Other safe operator commands:

  • tools/bin/workspace-memory status
  • tools/bin/workspace-memory wake-up
  • tools/bin/workspace-memory mine-codex-current
  • tools/bin/mempalace-start
  • tools/bin/mempalace-sync

Current note: wake-up is much cleaner after low-signal filtering, but it may still occasionally surface config-heavy files such as tsconfig.node.json.

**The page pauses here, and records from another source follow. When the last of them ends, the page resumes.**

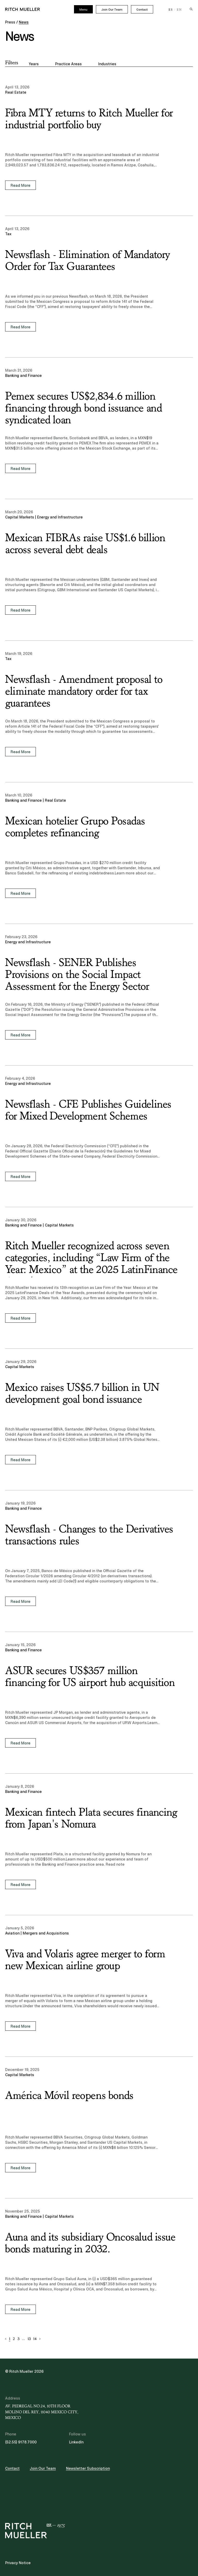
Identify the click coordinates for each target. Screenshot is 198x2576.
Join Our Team (111, 9)
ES (171, 10)
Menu (83, 9)
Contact (142, 9)
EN (179, 10)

When a capability becomes part of how the whole workspace operates, prefer a core-service shape:

  • tracked runtime code in tools/
  • durable per-user state in shared/
  • disposable artifacts in cache/

See:

Current workspace source taxonomy:

  • reference-only lives under tools/ref/
  • ability lives under repos/abilities/<slug>/
  • repo-level adoption lives under normal repos/...
  • core service lives under tools/<name>/ with durable state in shared/<name>/<user>/ and disposable state in cache/<name>/<user>/

External skill catalogs such as openai/skills and upstream design catalogs such as VoltAgent/awesome-design-md should be treated as optional reviewed sources, not vendored workspace dependencies.

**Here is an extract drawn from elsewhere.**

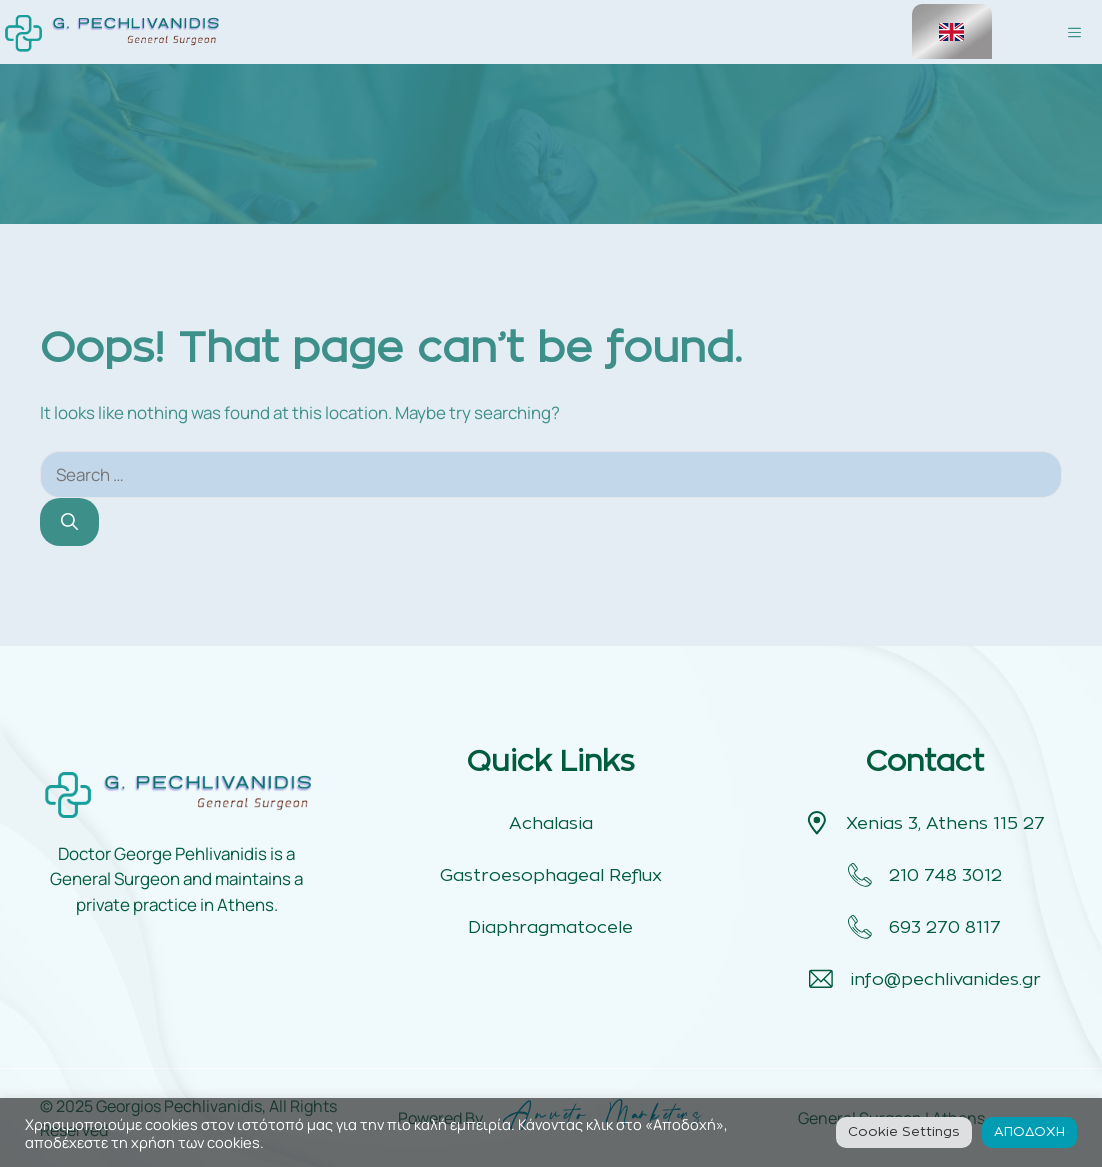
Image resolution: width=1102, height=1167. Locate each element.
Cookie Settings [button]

  • install only the specific skills that solve a real workflow need
  • prefer local skill installation via Codex tooling such as $skill-installer
  • for repo-level Codex discoverability, prefer tracked .codex/skills/ and keep .agents/skills/ only when repo-local compatibility mirroring helps
  • keep workspace-wide reusable skill sources in shared/skills/ and starter templates in tools/templates/skills/
  • keep the managed VoltAgent DESIGN.md catalog as an optional ability under repos/abilities/voltagent-awesome-design-md and copy only the specific DESIGN.md files a repo actually needs
  • use tools/scripts/use-design-md.sh when you want a stable local mirror under cache/design-md/catalog/ or need to copy one DESIGN.md into a repo root quickly
  • keep third-party orchestration layers and generated agent setup local-only unless there is a strong reason to publish them
  • do not add the whole upstream skill catalog to repos/, tools/, or as a submodule unless there is a very specific maintenance reason

If you want local reviewed copies of official upstreams for comparison, keep snapshot-style references under tools/ref/, and use tools/scripts/manage-workspace-capabilities.sh for installable abilities and core services. tools/scripts/update-github-refs.sh remains only as the compatibility wrapper for update-only GitHub-ref flows.

Release Readiness

Use the non-destructive release gate before calling a workspace release stable:

tools/scripts/release-readiness.sh

The stable repo contract and .codex/ migration note live in docs/10-release-readiness.md.

Community

Current Status

The current baseline is a stable local workspace structure plus Workspace Hub 1.0, with optional ServBay integration and enough documentation and tooling to keep mixed repos practical on one machine.